> **TO DO**
When you copy the data, keep every word exactly as it is and leave the pictures out.
═════ DATA RECORDS
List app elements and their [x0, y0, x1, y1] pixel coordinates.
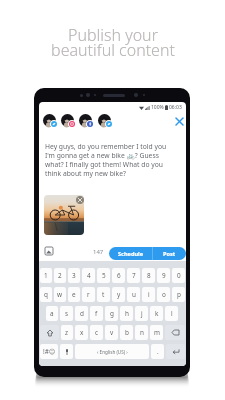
button[interactable]: i: [142, 287, 155, 302]
staticText: h: [125, 309, 129, 318]
staticText: t: [102, 290, 105, 299]
staticText: l: [171, 309, 173, 318]
button[interactable]: Add image: [43, 245, 54, 256]
button[interactable]: 3: [68, 268, 80, 283]
staticText: u: [132, 290, 136, 299]
staticText: x: [80, 328, 84, 337]
staticText: f: [95, 309, 98, 318]
staticText: ‹ English (US) ›: [97, 349, 128, 355]
button[interactable]: Social account: [43, 113, 59, 128]
button[interactable]: d: [75, 306, 88, 321]
staticText: 8: [147, 271, 151, 280]
staticText: i: [148, 290, 150, 299]
staticText: 100%: [151, 104, 164, 111]
button[interactable]: 8: [142, 268, 155, 283]
staticText: .: [157, 347, 159, 356]
button[interactable]: 4: [82, 268, 95, 283]
staticText: a: [50, 309, 54, 318]
staticText: q: [44, 290, 48, 299]
button[interactable]: Social account: [98, 113, 114, 128]
staticText: 9: [162, 271, 166, 280]
staticText: b: [125, 328, 129, 337]
button[interactable]: s: [60, 306, 73, 321]
button[interactable]: Social account: [61, 113, 77, 128]
button[interactable]: [40, 325, 59, 340]
button[interactable]: t: [97, 287, 110, 302]
staticText: k: [155, 309, 159, 318]
button[interactable]: Attached photo: [44, 195, 84, 235]
staticText: !#☺: [43, 347, 56, 356]
button[interactable]: f: [90, 306, 103, 321]
staticText: z: [65, 328, 69, 337]
staticText: 2: [58, 271, 62, 280]
staticText: n: [140, 328, 144, 337]
staticText: 7: [132, 271, 136, 280]
button[interactable]: b: [120, 325, 133, 340]
staticText: 147: [93, 248, 104, 256]
staticText: 4: [87, 271, 91, 280]
button[interactable]: q: [40, 287, 52, 302]
button[interactable]: Close: [173, 115, 185, 127]
button[interactable]: w: [54, 287, 66, 302]
button[interactable]: Social account: [79, 113, 95, 128]
button[interactable]: r: [82, 287, 95, 302]
button[interactable]: p: [172, 287, 185, 302]
staticText: Schedule: [118, 250, 144, 258]
staticText: m: [154, 328, 160, 337]
button[interactable]: 2: [54, 268, 66, 283]
staticText: Hey guys, do you remember I told you I'm…: [45, 142, 167, 178]
button[interactable]: Remove photo: [76, 196, 84, 204]
button[interactable]: k: [150, 306, 163, 321]
staticText: o: [162, 290, 166, 299]
button[interactable]: e: [68, 287, 80, 302]
button[interactable]: Schedule: [109, 247, 152, 260]
button[interactable]: [60, 344, 73, 359]
button[interactable]: 0: [172, 268, 185, 283]
button[interactable]: y: [112, 287, 125, 302]
button[interactable]: z: [61, 325, 73, 340]
button[interactable]: v: [105, 325, 118, 340]
button[interactable]: l: [165, 306, 178, 321]
button[interactable]: [166, 344, 185, 359]
button[interactable]: 7: [127, 268, 140, 283]
staticText: g: [110, 309, 114, 318]
button[interactable]: .: [151, 344, 164, 359]
button[interactable]: 6: [112, 268, 125, 283]
button[interactable]: 1: [40, 268, 52, 283]
staticText: Publish your beautiful content: [51, 24, 175, 60]
staticText: Post: [163, 250, 176, 258]
button[interactable]: Post: [153, 247, 186, 260]
button[interactable]: g: [105, 306, 118, 321]
staticText: r: [87, 290, 90, 299]
staticText: 06:03: [169, 104, 182, 111]
staticText: w: [57, 290, 63, 299]
button[interactable]: a: [46, 306, 58, 321]
button[interactable]: 5: [97, 268, 110, 283]
button[interactable]: m: [150, 325, 163, 340]
staticText: p: [177, 290, 181, 299]
button[interactable]: c: [90, 325, 103, 340]
staticText: s: [65, 309, 69, 318]
button[interactable]: n: [135, 325, 148, 340]
button[interactable]: ‹ English (US) ›: [75, 344, 149, 359]
button[interactable]: o: [157, 287, 170, 302]
button[interactable]: u: [127, 287, 140, 302]
staticText: j: [141, 309, 143, 318]
staticText: 0: [177, 271, 181, 280]
staticText: 5: [102, 271, 106, 280]
staticText: e: [72, 290, 76, 299]
staticText: y: [117, 290, 121, 299]
staticText: d: [80, 309, 84, 318]
staticText: c: [95, 328, 99, 337]
button[interactable]: h: [120, 306, 133, 321]
button[interactable]: x: [75, 325, 88, 340]
staticText: 3: [72, 271, 76, 280]
staticText: 6: [117, 271, 121, 280]
button[interactable]: j: [135, 306, 148, 321]
button[interactable]: !#☺: [40, 344, 58, 359]
staticText: v: [110, 328, 114, 337]
button[interactable]: [165, 325, 185, 340]
staticText: 1: [44, 271, 48, 280]
button[interactable]: 9: [157, 268, 170, 283]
══════════
> **SOLUTION**
List app elements and their [x0, y0, x1, y1] pixel coordinates.
button[interactable]: i: [142, 287, 155, 302]
staticText: h: [125, 309, 129, 318]
staticText: t: [102, 290, 105, 299]
staticText: l: [171, 309, 173, 318]
button[interactable]: Add image: [43, 245, 54, 256]
button[interactable]: 3: [68, 268, 80, 283]
staticText: u: [132, 290, 136, 299]
staticText: x: [80, 328, 84, 337]
staticText: f: [95, 309, 98, 318]
staticText: ‹ English (US) ›: [97, 349, 128, 355]
button[interactable]: Social account: [43, 113, 59, 128]
button[interactable]: d: [75, 306, 88, 321]
staticText: 8: [147, 271, 151, 280]
staticText: i: [148, 290, 150, 299]
staticText: 100%: [151, 104, 164, 111]
button[interactable]: 8: [142, 268, 155, 283]
staticText: .: [157, 347, 159, 356]
button[interactable]: 4: [82, 268, 95, 283]
staticText: a: [50, 309, 54, 318]
staticText: q: [44, 290, 48, 299]
button[interactable]: Social account: [98, 113, 114, 128]
staticText: 9: [162, 271, 166, 280]
staticText: b: [125, 328, 129, 337]
button[interactable]: s: [60, 306, 73, 321]
button[interactable]: Social account: [61, 113, 77, 128]
button[interactable]: [40, 325, 59, 340]
button[interactable]: t: [97, 287, 110, 302]
staticText: k: [155, 309, 159, 318]
button[interactable]: Attached photo: [44, 195, 84, 235]
staticText: !#☺: [43, 347, 56, 356]
button[interactable]: f: [90, 306, 103, 321]
staticText: z: [65, 328, 69, 337]
staticText: 2: [58, 271, 62, 280]
staticText: n: [140, 328, 144, 337]
staticText: 7: [132, 271, 136, 280]
button[interactable]: b: [120, 325, 133, 340]
staticText: 147: [93, 248, 104, 256]
staticText: 4: [87, 271, 91, 280]
button[interactable]: q: [40, 287, 52, 302]
button[interactable]: Close: [173, 115, 185, 127]
button[interactable]: w: [54, 287, 66, 302]
button[interactable]: Social account: [79, 113, 95, 128]
button[interactable]: r: [82, 287, 95, 302]
button[interactable]: p: [172, 287, 185, 302]
staticText: Schedule: [118, 250, 144, 258]
staticText: m: [154, 328, 160, 337]
button[interactable]: 2: [54, 268, 66, 283]
staticText: Hey guys, do you remember I told you I'm…: [45, 142, 167, 178]
button[interactable]: Remove photo: [76, 196, 84, 204]
button[interactable]: k: [150, 306, 163, 321]
staticText: o: [162, 290, 166, 299]
button[interactable]: e: [68, 287, 80, 302]
button[interactable]: Schedule: [109, 247, 152, 260]
button[interactable]: [60, 344, 73, 359]
button[interactable]: 0: [172, 268, 185, 283]
button[interactable]: y: [112, 287, 125, 302]
button[interactable]: z: [61, 325, 73, 340]
button[interactable]: v: [105, 325, 118, 340]
button[interactable]: l: [165, 306, 178, 321]
button[interactable]: [166, 344, 185, 359]
button[interactable]: 7: [127, 268, 140, 283]
staticText: g: [110, 309, 114, 318]
button[interactable]: .: [151, 344, 164, 359]
button[interactable]: 6: [112, 268, 125, 283]
button[interactable]: 1: [40, 268, 52, 283]
staticText: Publish your beautiful content: [51, 24, 175, 60]
staticText: Post: [163, 250, 176, 258]
button[interactable]: Post: [153, 247, 186, 260]
button[interactable]: g: [105, 306, 118, 321]
staticText: r: [87, 290, 90, 299]
staticText: 06:03: [169, 104, 182, 111]
staticText: w: [57, 290, 63, 299]
button[interactable]: a: [46, 306, 58, 321]
button[interactable]: 5: [97, 268, 110, 283]
button[interactable]: m: [150, 325, 163, 340]
staticText: p: [177, 290, 181, 299]
button[interactable]: c: [90, 325, 103, 340]
staticText: s: [65, 309, 69, 318]
button[interactable]: n: [135, 325, 148, 340]
button[interactable]: ‹ English (US) ›: [75, 344, 149, 359]
button[interactable]: o: [157, 287, 170, 302]
button[interactable]: u: [127, 287, 140, 302]
staticText: j: [141, 309, 143, 318]
staticText: 0: [177, 271, 181, 280]
staticText: 5: [102, 271, 106, 280]
staticText: e: [72, 290, 76, 299]
staticText: y: [117, 290, 121, 299]
staticText: d: [80, 309, 84, 318]
staticText: c: [95, 328, 99, 337]
button[interactable]: h: [120, 306, 133, 321]
button[interactable]: x: [75, 325, 88, 340]
staticText: 3: [72, 271, 76, 280]
staticText: 6: [117, 271, 121, 280]
button[interactable]: j: [135, 306, 148, 321]
button[interactable]: !#☺: [40, 344, 58, 359]
staticText: v: [110, 328, 114, 337]
button[interactable]: [165, 325, 185, 340]
staticText: 1: [44, 271, 48, 280]
button[interactable]: 9: [157, 268, 170, 283]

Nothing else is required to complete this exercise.